Seçil Türesay’ın Diken’de yayınlanan söyleşisini paylaşıyoruz
62 yıllık kariyeri boyunca Gorki, Brecht, Steinbeck, Aziz Nesin, Nâzım Hikmet, Can Yücel gibi isimlere ‘selam gönderen’ Genco Erkal, pandemi arasının ardından, temmuz başında, “Yurdum benim şahdamarım” diyen şair Ahmed Arif’i anlatan müzikli gösteriyle İstanbullu sanatseverlerin karşısına çıktı. Sonrasında Ege’de sergilenen ‘Şahdamarım’ 4 Ağustos’ta bir kez daha İstanbul’daydı ve usta sanatçı yeniden Çanakkale ve İzmir’in aralarında olduğu kentlerin yolunu tuttu.
1969’da Dostlar Tiyatrosu’nu kuran Erkal’a, kendisinin uyarladığı, yönettiği müzkli gösteride Ahmed Arif’in şiirlerinden bestelenen şarkılarla ikiz kardeşler Ercan ve Gökhan Çağıran eşlik ediyor. Ölümünün 30’uncu yılında, ‘Nâzım’dan sonra kendisini en çok etkileyen ozan’ı anan Erkal, hapishanede ‘rekor kıracak’ kadar işkence gören Ahmed Arif’le aynı kaderi paylaşan çok sayıda aydın, sanatçı olmasından yola çıkarak yasaklamanın bir şey kazandırmadığının altını çiziyor.
Ahmed Arif’in şiirinde bahsettiği ‘baharın’ memlekete geleceğine inanan Erkal’la, “Günümüzde yaşasaydı yine baskıcı iktidarı eleştiren biri olacaktı” dediği usta şairi, onun yaşadıklarının Türkiye hakkında anlattıklarını ve ‘Şahdamarım’ı konuştuk…
Pandemideki ara sonrasında yeniden sahnede olmak nasıl, evdeki süreci nasıl değerlendirdiniz?
Benim gibi sahnede yaşayan biri için yeniden doğmak gibi bir şey. İzleyicimize kavuşabildiğimiz gün bayram ediyoruz. Evdeki süreçte boş durmadım arşivimizdeki eski oyunları YouTube kanalımda gösterime açtım. Onları tanıtıcı videolar hazırladım. Nâzım Hikmet’in ‘Kuvayı Milliye’sini canlı olarak görüntülü kaydettim. DVD’li kitap olarak yayımlandı. Sanat hayatımı yansıtan uzun metrajlı bir belgeselin senaryosunu yazdım ve oynadım. Yakında gösterime girecek. Ve tabii esas işim Ahmed Arif’in yapıtlarından uyarladığım ‘Şahdamarım’ın hazırlık ve prova süreci oldu.

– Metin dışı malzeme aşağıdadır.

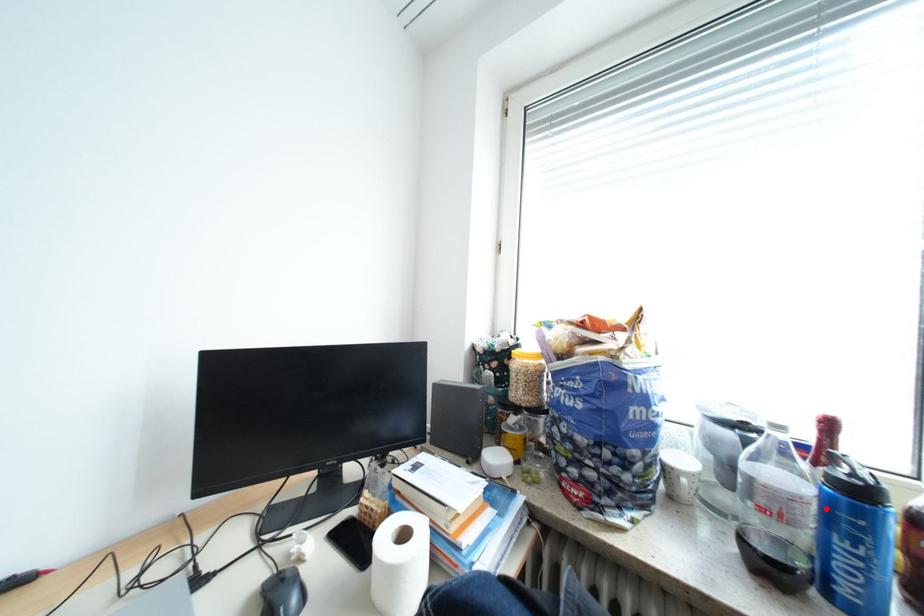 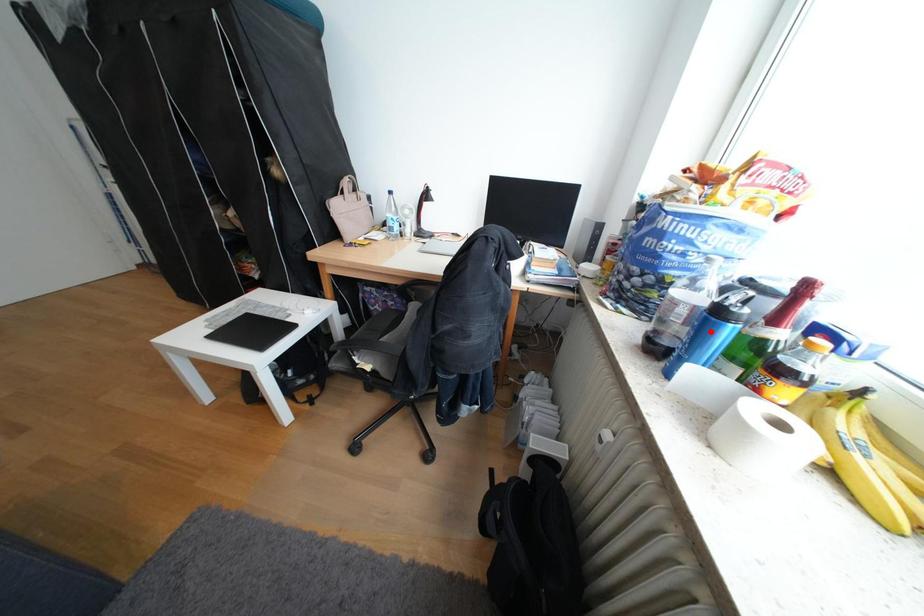 Based on the photo, I am providing you with two images of the same scene from different viewpoints. A red point is marked on the first image and another point is marked on the second image. Is the red point in image1 aligned with the point shown in image2?

No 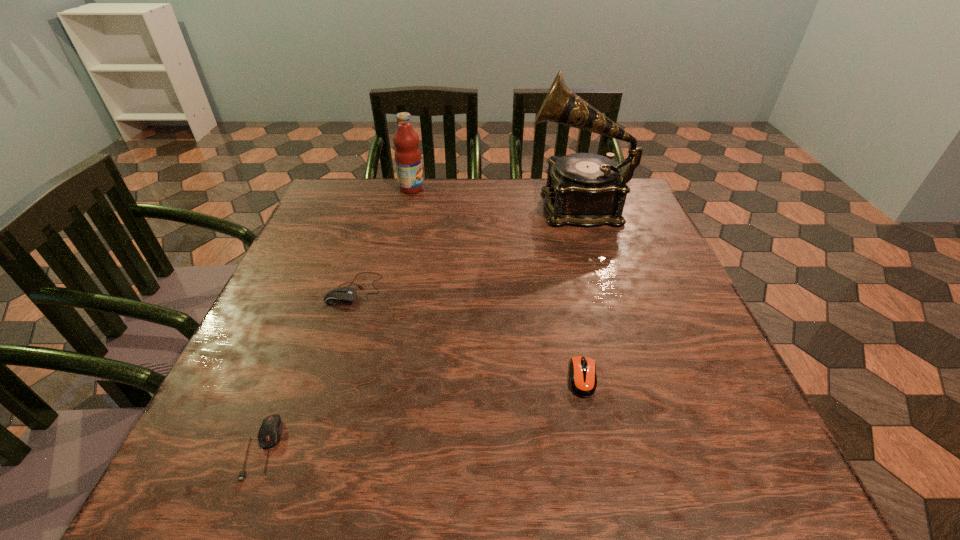 Where is `phonograph record`? phonograph record is located at coordinates (583, 189).

You are a GUI agent. You are given a task and a screenshot of the screen. Output one action in this format:
    pyautogui.click(x=<x>, y=<y>)
    Task: Click on the fruit juice
    
    Given the screenshot: What is the action you would take?
    [407, 154]

The image size is (960, 540). I want to click on the third nearest object, so click(344, 295).

Find the location of a particular element. the rightmost mouse is located at coordinates (583, 382).

In order to click on the fourth farthest object in this screenshot , I will do `click(583, 382)`.

You are a GUI agent. You are given a task and a screenshot of the screen. Output one action in this format:
    pyautogui.click(x=<x>, y=<y>)
    Task: Click on the nearest object
    This screenshot has height=540, width=960.
    Given the screenshot: What is the action you would take?
    pyautogui.click(x=270, y=431)

You are a GUI agent. You are given a task and a screenshot of the screen. Output one action in this format:
    pyautogui.click(x=<x>, y=<y>)
    Task: Click on the vacant region located 0.160m on the horn of the tallest object
    This screenshot has height=540, width=960.
    Given the screenshot: What is the action you would take?
    pyautogui.click(x=468, y=205)

I want to click on blank space located 0.130m on the horn of the tallest object, so click(x=479, y=205).

Image resolution: width=960 pixels, height=540 pixels. Identify the location of free space located on the horn of the tallest object. (x=461, y=205).

The height and width of the screenshot is (540, 960). I want to click on vacant space located 0.290m on the front label of the fourth shortest object, so click(x=527, y=188). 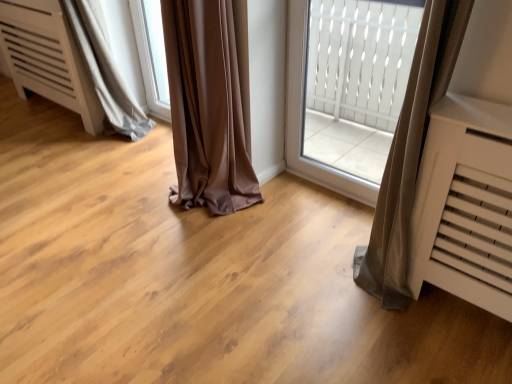 Question: Considering the positions of point (372, 77) and point (159, 46), is point (372, 77) closer or farther from the camera than point (159, 46)?

Choices:
 (A) farther
 (B) closer

Answer: (A)

Question: Is white textured glass at center to the left or to the right of transparent glass window at center in the image?

Choices:
 (A) left
 (B) right

Answer: (B)

Question: Considering the real-world distances, which object is closest to the transparent glass window at center?

Choices:
 (A) white textured glass at center
 (B) gray satin curtain at lower left

Answer: (B)

Question: Which object is positioned farthest from the transparent glass window at center?

Choices:
 (A) gray satin curtain at lower left
 (B) white textured glass at center

Answer: (B) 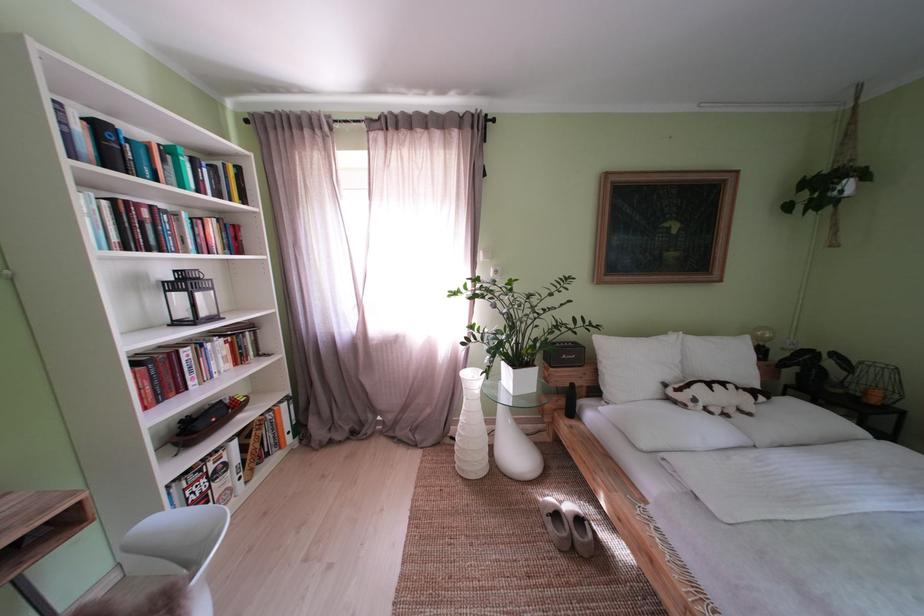 The width and height of the screenshot is (924, 616). What do you see at coordinates (494, 272) in the screenshot?
I see `a white light switch` at bounding box center [494, 272]. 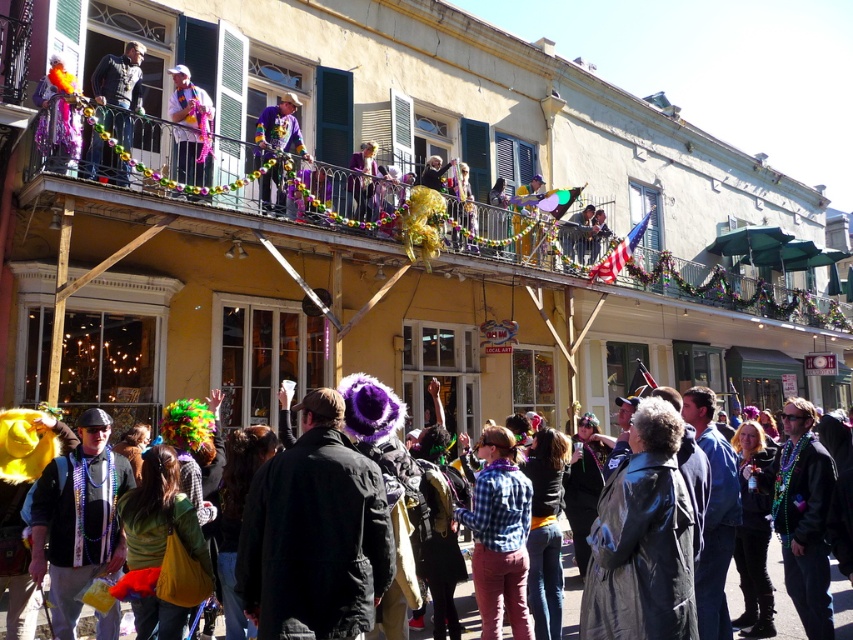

Geçmişteki oyunlarınızda Nâzım Hikmet’e, Brecht’e, Marx’a ‘selam yolladınız.’ Bu kez de ölümünün 30’uncu yılında Ahmed Arif’e. Neden Ahmed Arif?
Uzun yıllar boyu gizliden niyetlendiğim bir projeydi. Günün birinde mutlak onu, Nâzım’dan sonra beni en çok etkileyen ozanı sahneye getirmek istiyordum. Pandemi dönemi bu zorlu projeye gerektiği gibi hazırlanacak vakit sağladı. Oyunun metninin oluşmasından müziğine, sahnelenmesine kadar bütün gösterinin ortaya çıkması için tam bir yıllık yoğun bir emek gerekti.
Hayattayken basılan tek kitabı var. Metin nasıl oluştu?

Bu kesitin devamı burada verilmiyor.